Yo intentaba concentrarme en mi plato de pasta, pero no podía evitarlo: cada vez que levantaba la mirada, mis ojos encontraban a Oliver. Y lo peor es que él parecía notarlo.
—Te ves… diferente —dijo de repente, cuando se acercó con su bandeja.
—Es lo que pasa cuando una persona se baña —respondí, intentando sonar sarcástica, aunque mi voz salió más suave de lo esperado.
Él sonrió de lado.
—No me refería a eso.
—Pues deberías. —Clavé el tenedor en la pasta, evitando mirarlo.
El silencio entre nosotros fue extraño. Ni cómodo, ni incómodo del todo. Solo… raro. Como si las palabras se hubieran quedado atrapadas en la isla y ahora ya no supiéramos qué decir.
—¿Crees que alguien nos crea lo de las señales de humo? —preguntó al fin, rompiendo el momento.

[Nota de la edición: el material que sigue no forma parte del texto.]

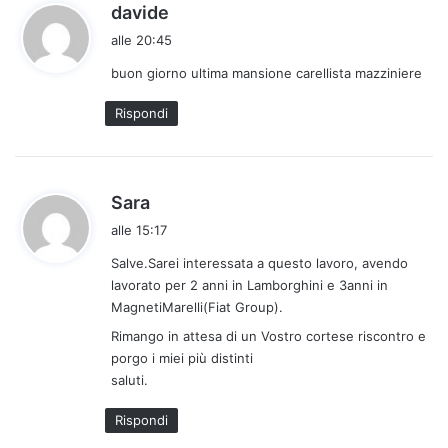
h
davide
a
alle 20:45
d
buon giorno ultima mansione carellista mazziniere
e
t
Rispondi
t
o
:
h
Sara
a
alle 15:17
d
Salve.Sarei interessata a questo lavoro, avendo
e
lavorato per 2 anni in Lamborghini e 3anni in
t
MagnetiMarelli(Fiat Group).
t
Rimango in attesa di un Vostro cortese riscontro e
o
porgo i miei più distinti
:
saluti.
Rispondi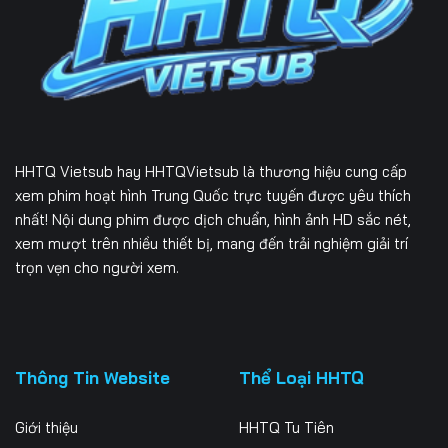
Tập 231
Tập 232
Tập 233
Tập 234
Tập 235
Tập 236
Tập 237
Tập 238
Tập 239
Tập 240
Tập 241
Tập 242
HHTQ Vietsub
hay HHTQVietsub là thương hiệu cung cấp
Tập 243
Tập 244
Tập 245
xem phim hoạt hình Trung Quốc trực tuyến được yêu thích
nhất! Nội dung phim được dịch chuẩn, hình ảnh HD sắc nét,
Tập 246
Tập 247
Tập 248
xem mượt trên nhiều thiết bị, mang đến trải nghiệm giải trí
trọn vẹn cho người xem.
Tập 249
Tập 250
Tập 251
Tập 252
Tập 253
Tập 254
Tập 255
Tập 256
Tập 257
Thông Tin Website
Thể Loại HHTQ
Tập 258
Tập 259
Tập 260
Giới thiệu
HHTQ Tu Tiên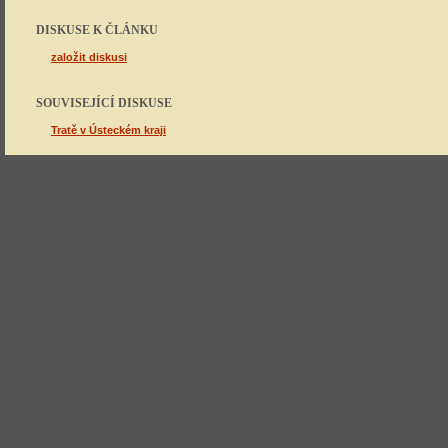
DISKUSE K ČLÁNKU
založit diskusi
SOUVISEJÍCÍ DISKUSE
Tratě v Ústeckém kraji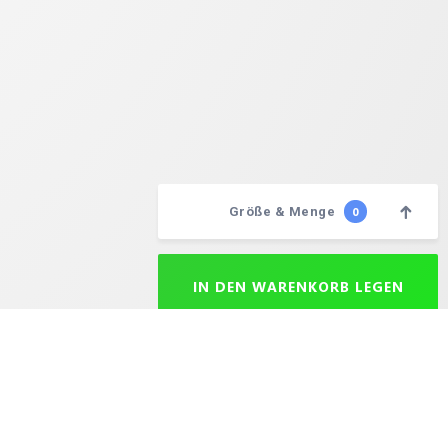
Größe & Menge
0
Wählen Sie Ihre Mengen
IN DEN WARENKORB LEGEN
aison après expédition est de 24 à 72 heures selon la destination. Le délai maximal de livraison est de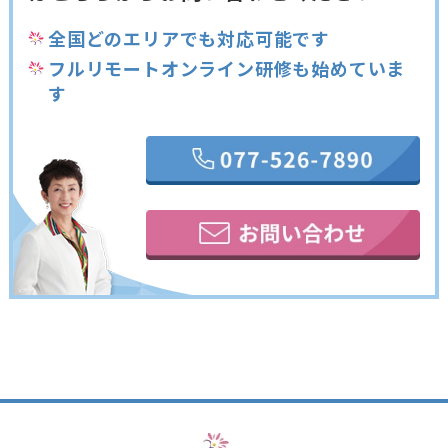
全国どのエリアでも対応可能です
フルリモートオンライン研修も始めていま
す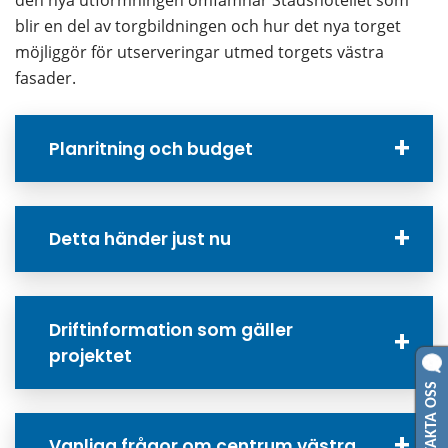
den nya utformningen omfamnar Stadshotellet som 
blir en del av torgbildningen och hur det nya torget 
möjliggör för utserveringar utmed torgets västra 
fasader.
Planritning och budget
Detta händer just nu
Driftinformation som gäller
projektet
KONTAKTA OSS
Vanliga frågor om centrum västra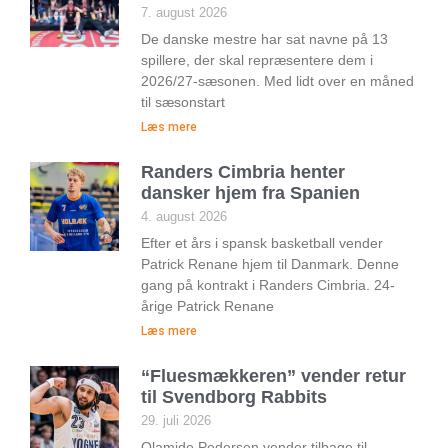
7. august 2026
De danske mestre har sat navne på 13
spillere, der skal repræsentere dem i
2026/27-sæsonen. Med lidt over en måned
til sæsonstart
Læs mere
Randers Cimbria henter
dansker hjem fra Spanien
4. august 2026
Efter et års i spansk basketball vender
Patrick Renane hjem til Danmark. Denne
gang på kontrakt i Randers Cimbria. 24-
årige Patrick Renane
Læs mere
“Fluesmækkeren” vender retur
til Svendborg Rabbits
29. juli 2026
Olamide Pedersen vender tilbage til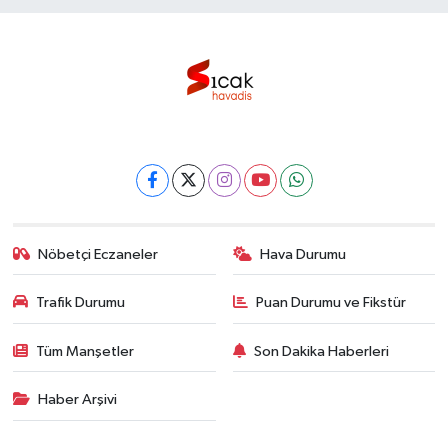
Nöbetçi Eczaneler
Hava Durumu
Trafik Durumu
Puan Durumu ve Fikstür
Tüm Manşetler
Son Dakika Haberleri
Haber Arşivi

—No lo sé. Seguro terminan diciendo que fue un milagro.
—O un accidente absurdo, como todo lo que nos pasó.
—Eso sí. —Sonreí sin querer, recordando las competencias tontas, las caídas, las discusiones sin sentido.
Y en ese instante, casi lo olvidé todo. Casi olvidé que estábamos de regreso al mundo real, donde no éramos dos náufragos tratando de sobrevivir, sino Brooke y Oliver, rivales de toda la vida.
Reflexiones nocturnas
Esa noche, acostada en la cama mullida del hotel, no pude dormir. El colchón era demasiado cómodo, las sábanas demasiado suaves. Echaba de menos la incomodidad de la arena, el sonido de las olas, la risa de Olivia, incluso los ronquidos de Noah.
Y, sobre todo, echaba de menos discutir con Oliver bajo las estrellas.
Me giré en la cama, frustrada. ¿Cómo era posible que lo extrañara? ¿Cómo era posible que una parte de mí quisiera regresar a esa isla solo para tenerlo cerca?